19

I would like to capture the result of show in pyspark, similar to here and here. I was not able to find a solution with pyspark, only scala.

df.show()
#+----+-------+
#| age|   name|
#+----+-------+
#|null|Michael|
#|  30|   Andy|
#|  19| Justin|
#+----+-------+

The ultimate purpose is to capture this as string inside my logger.info I tried logger.info(df.show()) which will only display on console.

0

1 Answer 1

29

You can build a helper function using the same approach as shown in post you linked Capturing the result of explain() in pyspark. Just examine the source code for show() and observe that it is calling self._jdf.showString().

The answer depends on which version of spark you are using, as the number of arguments to show() has changed over time.

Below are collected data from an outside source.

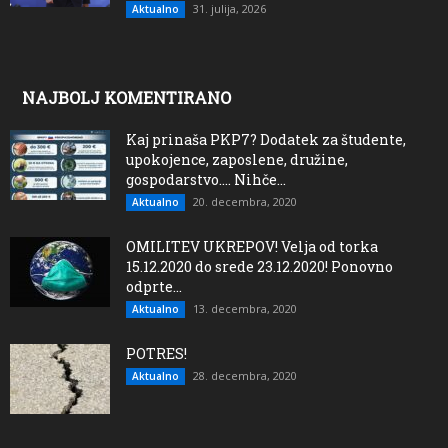
31. julija, 2026
Aktualno
NAJBOLJ KOMENTIRANO
Kaj prinaša PKP7? Dodatek za študente,
upokojence, zaposlene, družine,
gospodarstvo…. Nihče...
20. decembra, 2020
Aktualno
OMILITEV UKREPOV! Velja od torka
15.12.2020 do srede 23.12.2020! Ponovno
odprte...
13. decembra, 2020
Aktualno
POTRES!
28. decembra, 2020
Aktualno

Spark Version 2.3 and above

In version 2.3, the vertical argument was added.

def getShowString(df, n=20, truncate=True, vertical=False):
    if isinstance(truncate, bool) and truncate:
        return(df._jdf.showString(n, 20, vertical))
    else:
        return(df._jdf.showString(n, int(truncate), vertical))

Spark Versions 1.5 through 2.2

As of version 1.5, the truncate argument was added.

def getShowString(df, n=20, truncate=True):
    if isinstance(truncate, bool) and truncate:
        return(df._jdf.showString(n, 20))
    else:
        return(df._jdf.showString(n, int(truncate)))

Spark Versions 1.3 through 1.4

The show function was first introduced in version 1.3.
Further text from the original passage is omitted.